To support these massively complex architectures, new bus structures such as the Open Core Protocol have been introduced, requiring a whole new level of analysis to ensure that performance estimated at the system level is actually achieved in the hardware implementation.
New audio and video processing standards, as well as communication standards like WiMax and DVB-H, have added to software complexity. Support for Linux, Windows and other proprietary operating systems has placed additional burdens on software designers. Greater collaboration between the hardware and software developers through ESL methods is now required to ensure that tradeoffs between software and hardware implementation are well understood. Only through this understanding can designers achieve their goals of delivering solutions with the lowest power, highest performance and lowest cost.
Yet many electronics companies in North America are still employing RTL-level methodologies for hardware design, delivering no real reduction in time-to-market and development costs compared to previous product generations.
Where does that leave U.S. electronics companies? As a 20-year semiconductor veteran who experienced the RTL revolution, the prospects are concerning.
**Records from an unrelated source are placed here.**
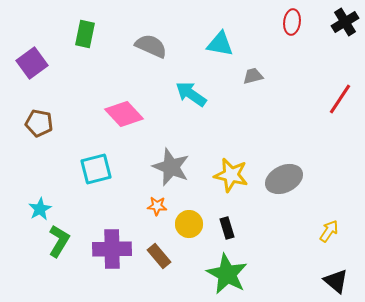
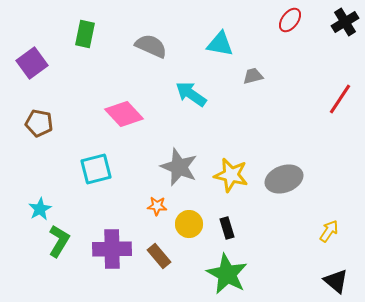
red ellipse: moved 2 px left, 2 px up; rotated 30 degrees clockwise
gray star: moved 8 px right
gray ellipse: rotated 6 degrees clockwise
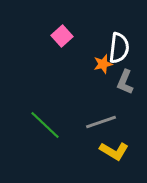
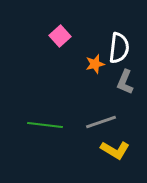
pink square: moved 2 px left
orange star: moved 8 px left
green line: rotated 36 degrees counterclockwise
yellow L-shape: moved 1 px right, 1 px up
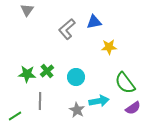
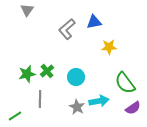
green star: rotated 18 degrees counterclockwise
gray line: moved 2 px up
gray star: moved 3 px up
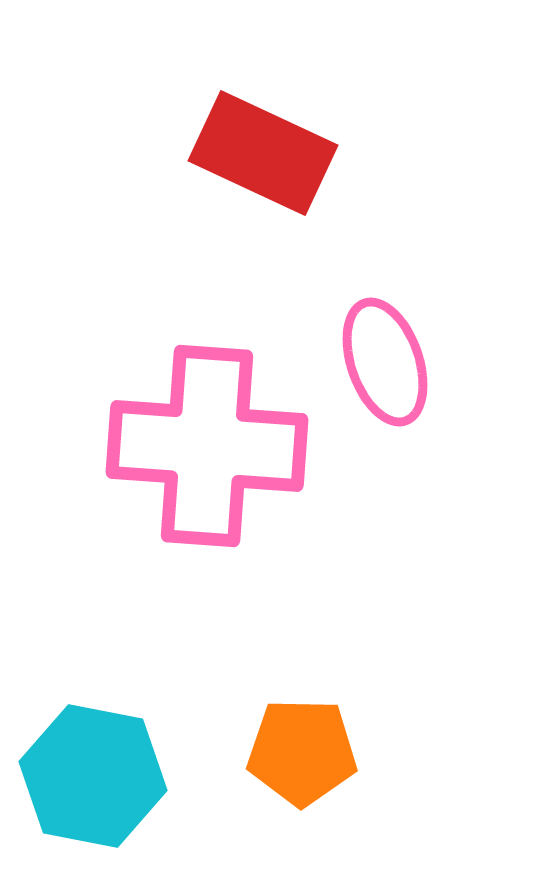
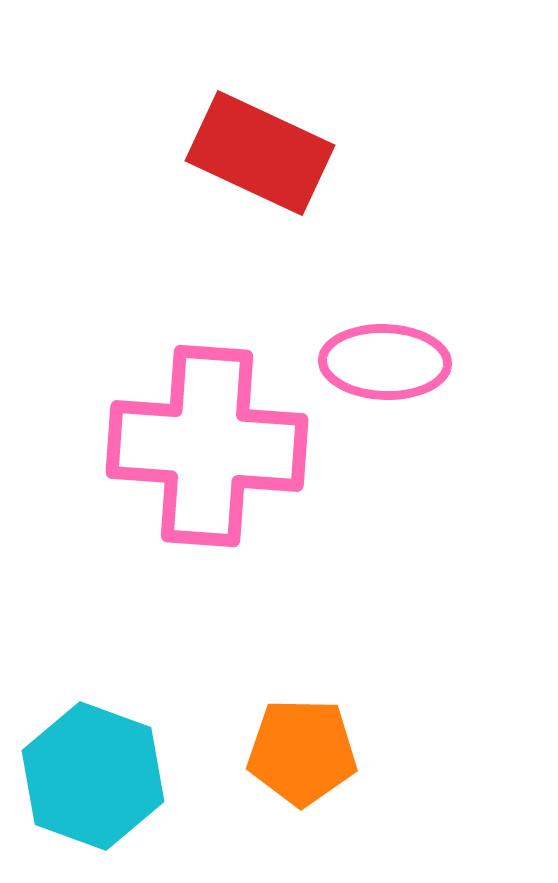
red rectangle: moved 3 px left
pink ellipse: rotated 69 degrees counterclockwise
cyan hexagon: rotated 9 degrees clockwise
Engineering teams, driven by extreme time-to-market demands and project complexity, shift from one project to the next with little time in between. Engineering budgets only accommodate "must have" new tools and methods that can demonstrate immediate payback. Little resource is allocated for education and adoption of new design methods with longer term benefits. With little prospect for truly understanding the dramatic advantages of ESL design tools and methods, engineers in the U.S. are falling behind their counterparts in Asia and Europe in the ESL revolution.
The longer this continues, the harder it will be to catch up.
What needs to change? Priorities and allocation of talent. Both are required. Indeed, U.S. engineering companies need to jump onto the ESL train now. Influential and well-respected design managers need to be assigned the sole task of driving ESL methods into their respective companies. Corporate leadership needs to provide adequate financial support, assemble hardware/software engineering teams with well-respected engineering pioneers who are capable of establishing priorities for ESL deployment. They need to work with ESL and EDA partners to develop a plan for implementing an ESL methodology across product development organizations. ESL implementation plans should ensure that immediate, short-term benefits of ESL adoption can be demonstrated and should establish a long-term implementation vision that will result in widespread adoption of ESL across hardware and software design teams.
From an EDA perspective, tool vendors need to collaborate more closely to transform a tool chain into a mainstream ESL methodology. ESL tool vendors have been working with global industry leaders to create a strong base of knowledge and that expertise can—and should—be shared. They need to provide training and methodology consultation to facilitate adoption in the United States.
Additionally, closer collaboration between tool vendors and academia to ensure engineering curricula prepare new engineers for the shift to ESL design methods in the U.S. is key.
Innovation in technology has been the cornerstone of the United States's advantage over the rest of the world. If we recognize the opportunity for an ESL methodology shift and make the necessary changes, our innovation leadership can and will continue.